“I have yet to see the response from James Shaw, where one of our local councils wrote to him and asked him for the evidence.
“It is not what I think. It is what I can prove. I am waiting on the evidence from the minister.”
She had also said she was not denying that the climate did change, which had “warmed and cooled over millions of years”.
After Pugh’s apparent about-turn, Luxon denied Pugh had now been forced to say something she did not believe to save National from embarrassment.
“She’s owned her statement. In our caucus from day one we are deeply, deeply committed to climate change. That is the position of the National Party, period, end of story.”
He had had a conversation with Pugh about it. “We had a conversation where it was very clear about understanding that there is no dispute – there is science that strongly suggests that man-made climate change is real.”

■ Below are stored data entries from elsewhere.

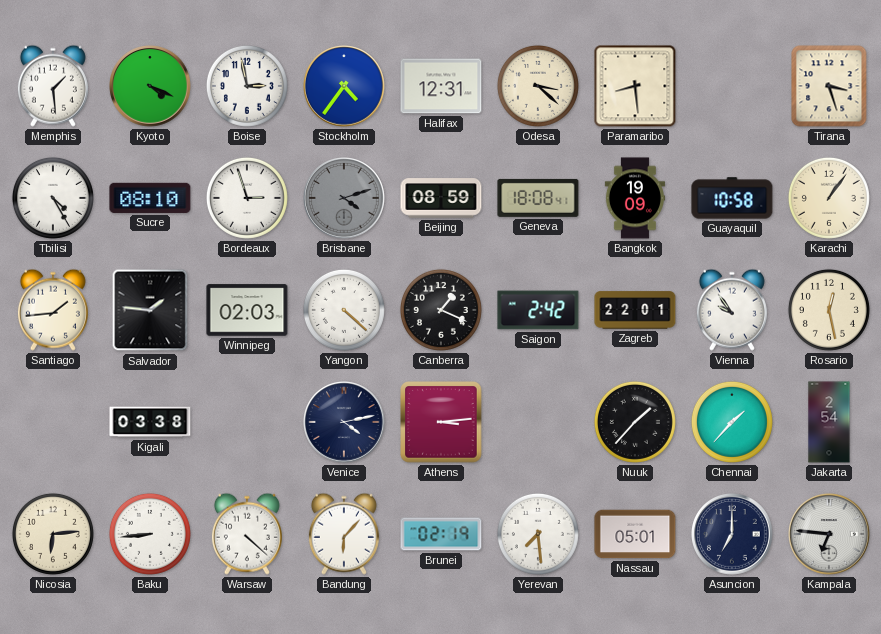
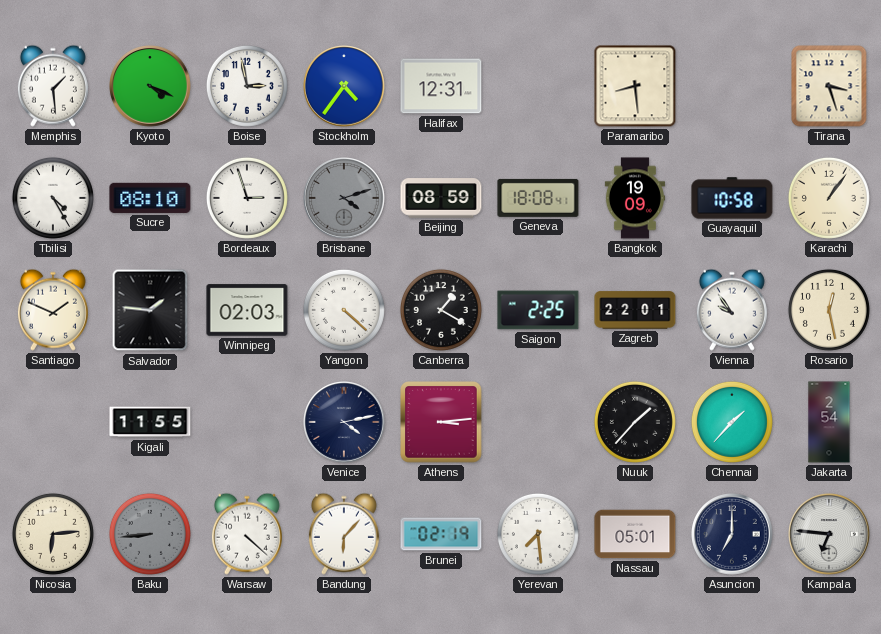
Odesa: 3:22 -> none
Santiago: 1:44 -> 1:49
Canberra: 1:19 -> 1:20
Saigon: 2:42 -> 2:25
Kigali: 03:38 -> 11:55
Baku dial: white -> grey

He said he would be giving Pugh a set of books to read on the matter: “books that I have read, so that she has a fuller understanding of why we believe so strongly in climate change.”
Pugh also denied she had been instructed to issue her second statement and put her earlier comments down to nervousness talking to the media. “I’ve got to say this is not my comfort zone. You guys in front of me with the cameras and speakers and I wasn’t probably calm enough this morning to articulate properly.”

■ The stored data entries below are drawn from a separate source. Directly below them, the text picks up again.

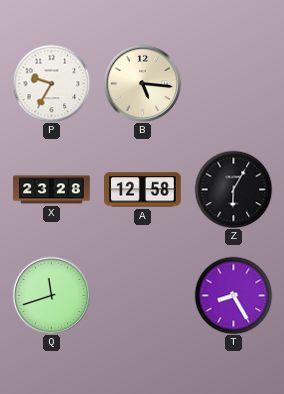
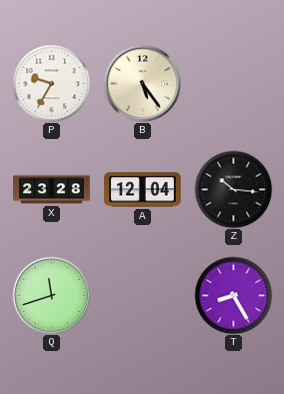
B: 5:16 -> 5:24
A: 12:58 -> 12:04
Z: 6:05 -> 10:16
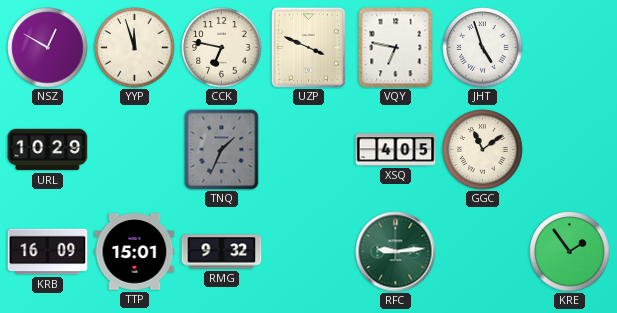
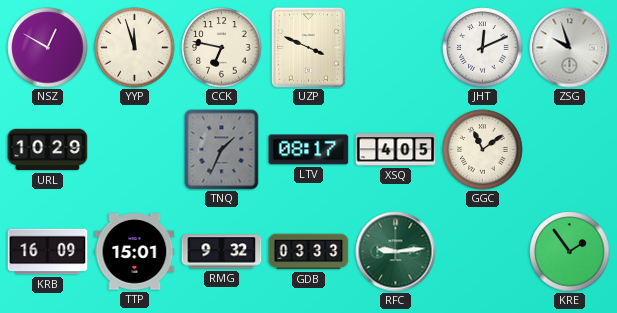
VQY: 6:47 -> none
JHT: 4:57 -> 12:11
ZSG: none -> 9:57
LTV: none -> 08:17
GDB: none -> 03:33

She acknowledged she had probably undermined the party’s position on the issue as a result “and I have apologised to the leader for doing that”.
Luxon has gone to some lengths to try to ensure National is seen as responsible on the issue of climate change, including pushing for political consensus on the actions required.
Earlier Pugh had been asked if she agreed with evidence Cyclone Gabrielle and Cyclone Hale only a month before it, had been more devastating due to climate change.
“Some of the impacts that I’ve seen, a lot of the damage that was done, especially around Auckland, was because people weren’t allowed to prune and manage trees,” Pugh said.
She was then asked again specifically about climate change, responding with reference to back-to-back cyclones that struck the West Coast in 2018: “that’s just things that nature throws at us”.
In part of the debate around climate change-related actions to deal with severe weather events, Luxon recently said there was “no doubt” Cyclone Gabrielle was influenced by climate change, which in turn had been affected by human actions.
It followed decades of research and warnings from scientists contributing to an overwhelming international consensus that humans are greatly contributing to current climate change through actions including greenhouse gas emissions, deforestation and mining.